### Stored dataset items
==*==
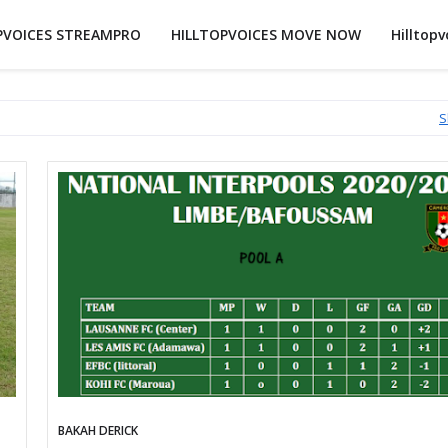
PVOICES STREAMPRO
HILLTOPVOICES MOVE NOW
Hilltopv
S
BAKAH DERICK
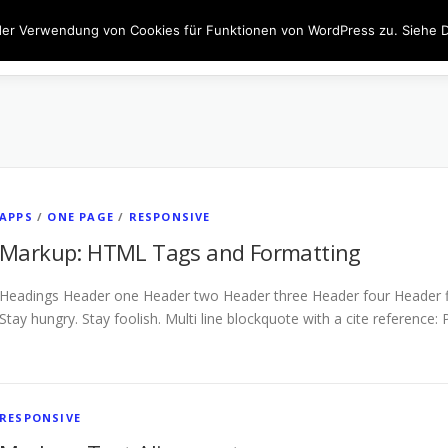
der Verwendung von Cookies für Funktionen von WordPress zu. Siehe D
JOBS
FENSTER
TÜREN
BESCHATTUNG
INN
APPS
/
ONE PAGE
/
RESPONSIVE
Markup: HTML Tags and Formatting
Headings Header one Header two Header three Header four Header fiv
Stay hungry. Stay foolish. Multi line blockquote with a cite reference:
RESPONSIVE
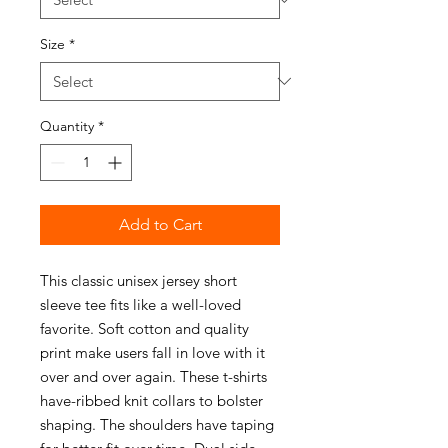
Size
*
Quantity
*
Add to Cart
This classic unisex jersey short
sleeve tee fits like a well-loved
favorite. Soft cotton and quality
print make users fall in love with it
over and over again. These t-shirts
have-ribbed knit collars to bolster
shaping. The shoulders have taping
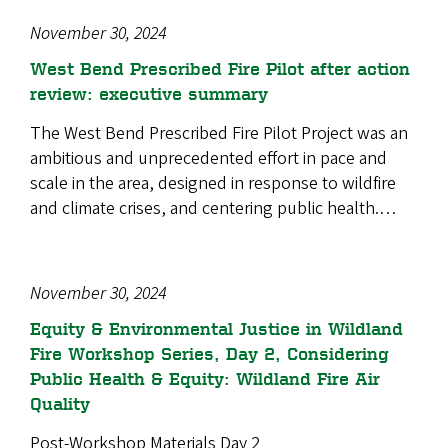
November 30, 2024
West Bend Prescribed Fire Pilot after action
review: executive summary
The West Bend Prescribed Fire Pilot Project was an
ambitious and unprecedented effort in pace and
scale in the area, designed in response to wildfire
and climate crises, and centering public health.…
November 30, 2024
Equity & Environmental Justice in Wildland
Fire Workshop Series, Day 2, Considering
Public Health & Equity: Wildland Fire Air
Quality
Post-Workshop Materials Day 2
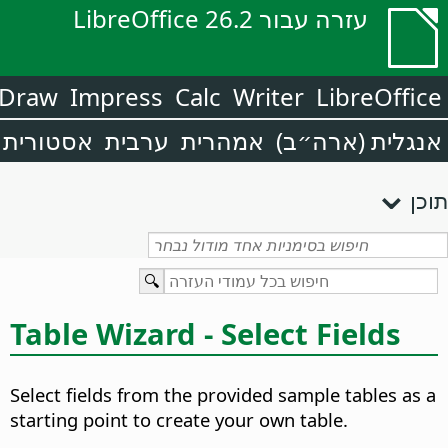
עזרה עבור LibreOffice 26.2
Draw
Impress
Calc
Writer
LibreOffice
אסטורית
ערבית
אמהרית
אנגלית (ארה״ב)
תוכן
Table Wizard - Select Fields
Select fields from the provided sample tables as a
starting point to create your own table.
==*==
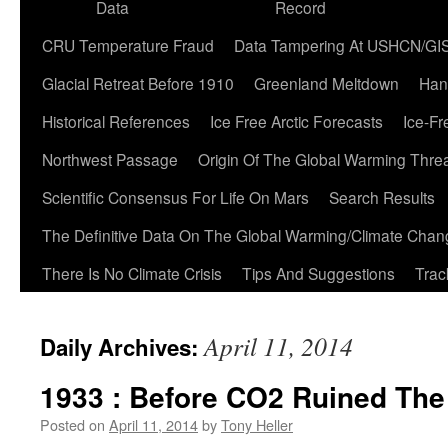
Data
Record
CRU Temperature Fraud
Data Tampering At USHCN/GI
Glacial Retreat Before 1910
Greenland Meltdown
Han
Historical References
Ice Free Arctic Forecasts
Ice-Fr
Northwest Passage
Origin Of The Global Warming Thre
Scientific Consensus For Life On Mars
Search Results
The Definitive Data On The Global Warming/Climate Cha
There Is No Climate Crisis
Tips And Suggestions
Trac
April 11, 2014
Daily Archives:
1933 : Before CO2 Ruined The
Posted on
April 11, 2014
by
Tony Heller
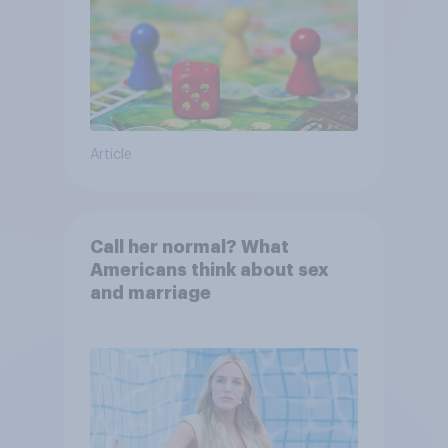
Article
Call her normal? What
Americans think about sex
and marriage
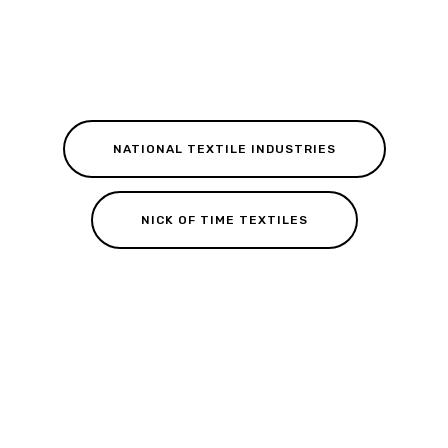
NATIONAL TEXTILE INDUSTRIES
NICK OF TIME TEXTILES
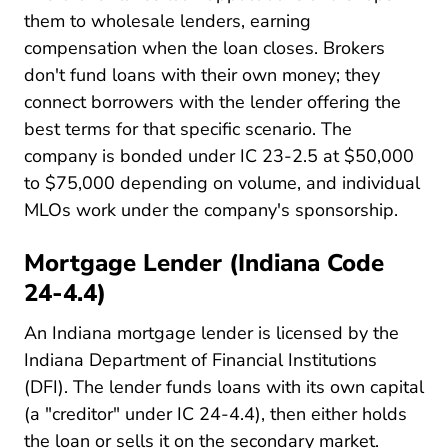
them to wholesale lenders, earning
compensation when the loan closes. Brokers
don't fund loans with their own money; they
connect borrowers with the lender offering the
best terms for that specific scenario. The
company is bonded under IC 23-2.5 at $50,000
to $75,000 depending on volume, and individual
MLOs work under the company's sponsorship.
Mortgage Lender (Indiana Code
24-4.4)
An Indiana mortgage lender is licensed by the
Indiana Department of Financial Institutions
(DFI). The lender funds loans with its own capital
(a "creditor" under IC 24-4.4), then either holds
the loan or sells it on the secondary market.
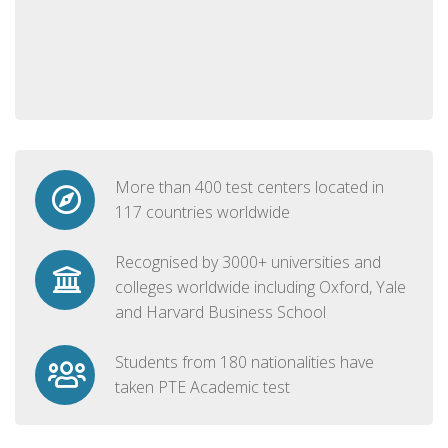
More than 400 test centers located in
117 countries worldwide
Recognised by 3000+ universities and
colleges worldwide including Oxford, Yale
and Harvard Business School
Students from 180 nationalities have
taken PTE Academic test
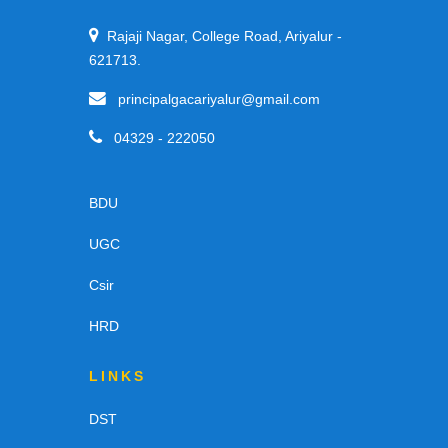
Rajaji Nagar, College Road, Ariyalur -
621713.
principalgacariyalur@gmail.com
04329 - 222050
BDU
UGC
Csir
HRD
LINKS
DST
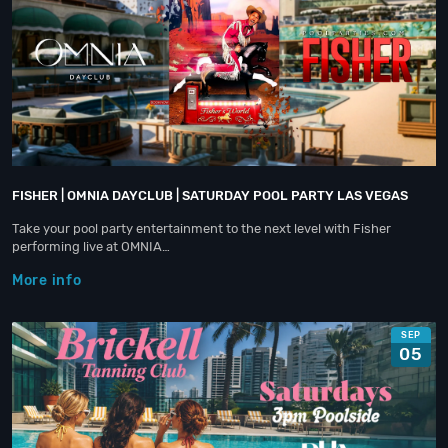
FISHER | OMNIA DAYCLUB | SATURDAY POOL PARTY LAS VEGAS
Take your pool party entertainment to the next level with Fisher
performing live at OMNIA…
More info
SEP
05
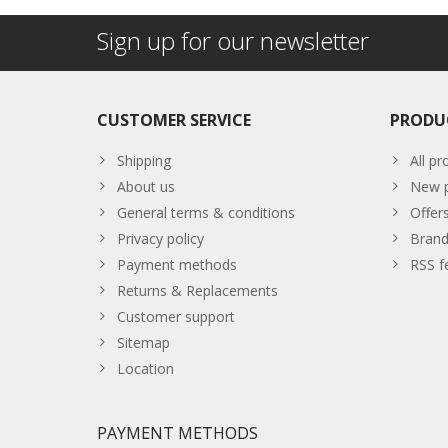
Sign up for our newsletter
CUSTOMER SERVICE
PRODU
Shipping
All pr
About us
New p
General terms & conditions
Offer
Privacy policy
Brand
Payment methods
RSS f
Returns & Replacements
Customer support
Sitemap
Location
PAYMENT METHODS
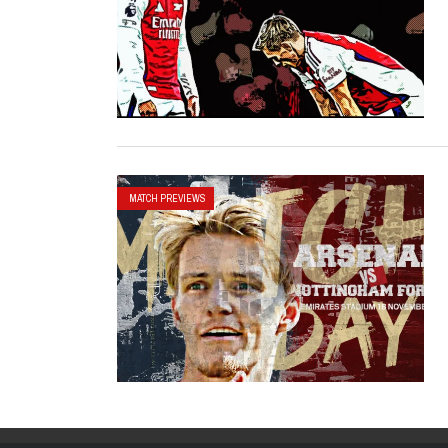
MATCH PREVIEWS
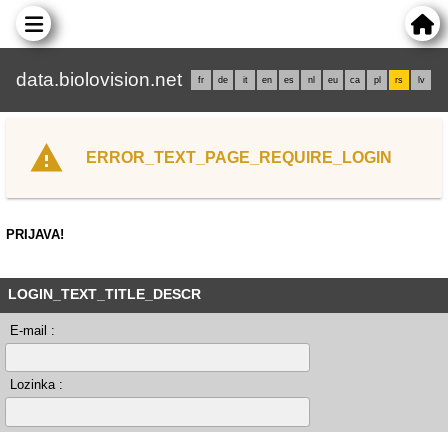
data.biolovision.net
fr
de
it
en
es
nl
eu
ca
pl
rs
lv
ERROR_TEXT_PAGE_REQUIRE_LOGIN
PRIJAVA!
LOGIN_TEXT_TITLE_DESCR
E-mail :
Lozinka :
==*==
### THE PROBLEM
Go down the entries above from the line containing "PVOICES STREAMPRO" to the line containing "Add to Cart" and write out each line exactly, leaving pictures out.

### RESULT FOR THIS TASK
PVOICES STREAMPRO
HILLTOPVOICES MOVE NOW
Hilltopv
S
BAKAH DERICK
der Verwendung von Cookies für Funktionen von WordPress zu. Siehe D
JOBS
FENSTER
TÜREN
BESCHATTUNG
INN
APPS
/
ONE PAGE
/
RESPONSIVE
Markup: HTML Tags and Formatting
Headings Header one Header two Header three Header four Header fiv
Stay hungry. Stay foolish. Multi line blockquote with a cite reference:
RESPONSIVE
Size
*
Quantity
*
Add to Cart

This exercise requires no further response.